Aim of the exercise => Comb through the entries for "achieve" and pull out each line that holds it.

Input data =>
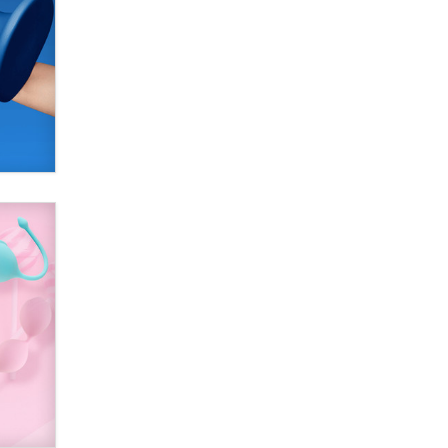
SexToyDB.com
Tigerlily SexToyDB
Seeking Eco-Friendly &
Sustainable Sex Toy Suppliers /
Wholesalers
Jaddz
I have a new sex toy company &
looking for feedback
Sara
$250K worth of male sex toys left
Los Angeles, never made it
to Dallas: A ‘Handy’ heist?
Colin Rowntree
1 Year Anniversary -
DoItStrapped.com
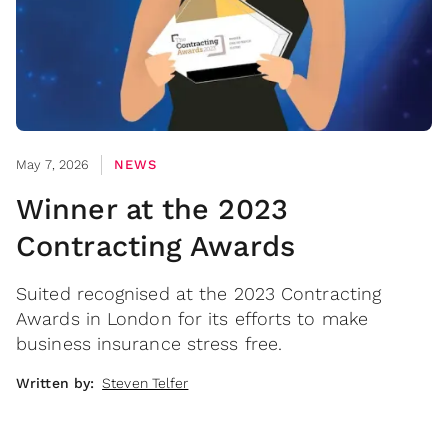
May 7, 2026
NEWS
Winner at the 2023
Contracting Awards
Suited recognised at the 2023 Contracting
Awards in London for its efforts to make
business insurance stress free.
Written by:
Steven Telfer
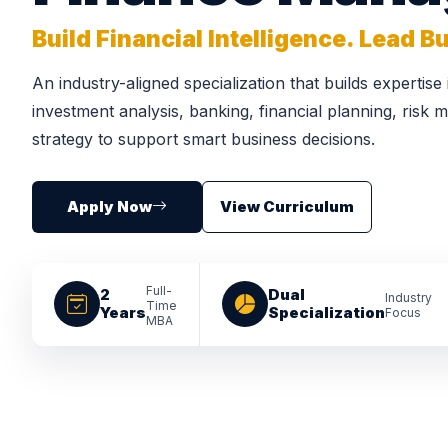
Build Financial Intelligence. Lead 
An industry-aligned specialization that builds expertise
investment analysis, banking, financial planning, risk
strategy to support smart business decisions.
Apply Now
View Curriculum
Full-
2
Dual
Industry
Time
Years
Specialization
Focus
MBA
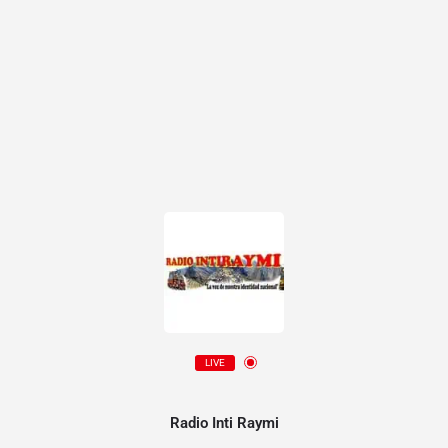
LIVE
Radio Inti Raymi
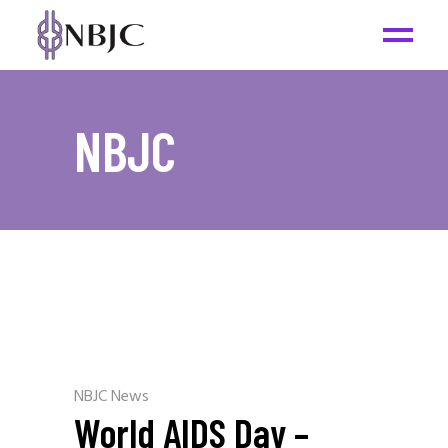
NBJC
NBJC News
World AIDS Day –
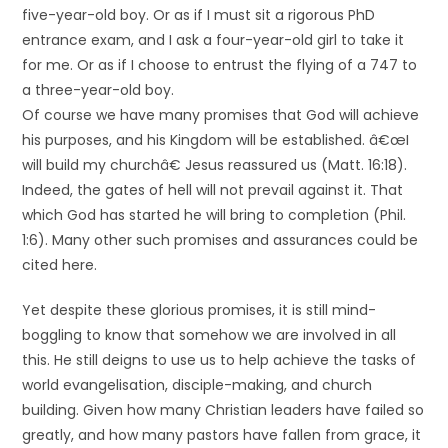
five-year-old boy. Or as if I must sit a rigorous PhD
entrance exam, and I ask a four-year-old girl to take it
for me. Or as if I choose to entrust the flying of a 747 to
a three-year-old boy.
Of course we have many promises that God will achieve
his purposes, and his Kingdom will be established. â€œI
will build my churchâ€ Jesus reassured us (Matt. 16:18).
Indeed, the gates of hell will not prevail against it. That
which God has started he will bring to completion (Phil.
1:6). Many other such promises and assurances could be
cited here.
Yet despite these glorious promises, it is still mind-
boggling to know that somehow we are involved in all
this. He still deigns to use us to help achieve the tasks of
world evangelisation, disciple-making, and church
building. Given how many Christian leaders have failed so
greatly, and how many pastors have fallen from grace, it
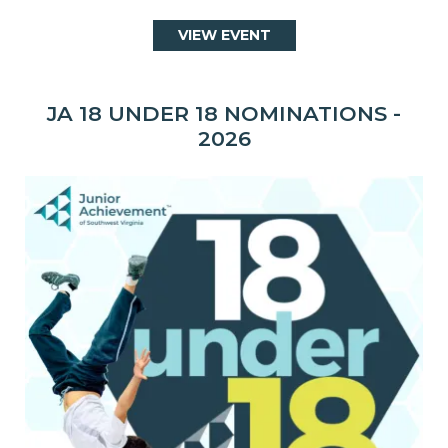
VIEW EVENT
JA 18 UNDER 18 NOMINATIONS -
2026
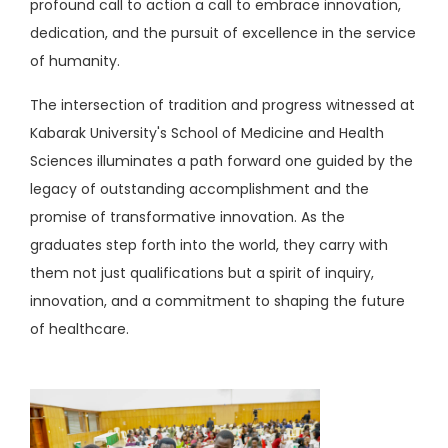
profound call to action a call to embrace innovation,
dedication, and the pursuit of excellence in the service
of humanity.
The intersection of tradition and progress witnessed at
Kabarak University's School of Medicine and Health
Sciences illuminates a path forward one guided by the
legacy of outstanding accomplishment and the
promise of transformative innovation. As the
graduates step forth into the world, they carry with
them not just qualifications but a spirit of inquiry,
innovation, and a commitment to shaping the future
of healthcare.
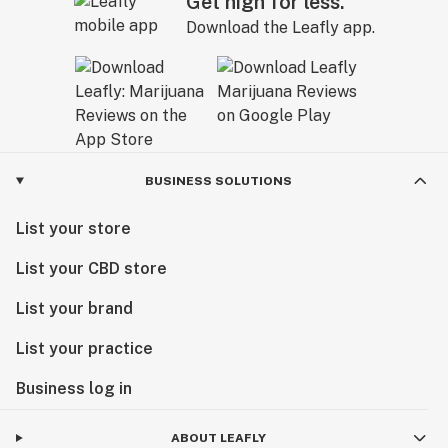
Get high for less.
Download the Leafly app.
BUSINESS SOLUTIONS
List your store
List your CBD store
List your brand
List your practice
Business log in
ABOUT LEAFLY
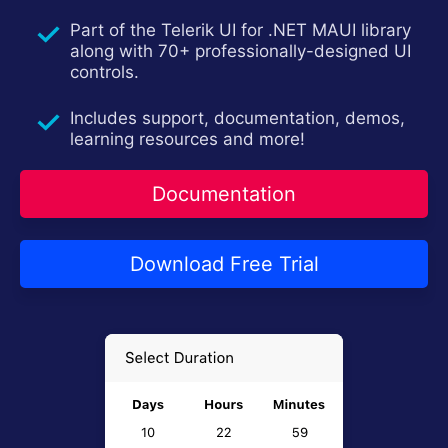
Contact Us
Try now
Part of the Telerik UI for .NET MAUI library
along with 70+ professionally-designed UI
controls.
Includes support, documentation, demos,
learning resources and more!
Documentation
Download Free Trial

Answer to the problem =>
Of course we have many promises that God will achieve
this. He still deigns to use us to help achieve the tasks of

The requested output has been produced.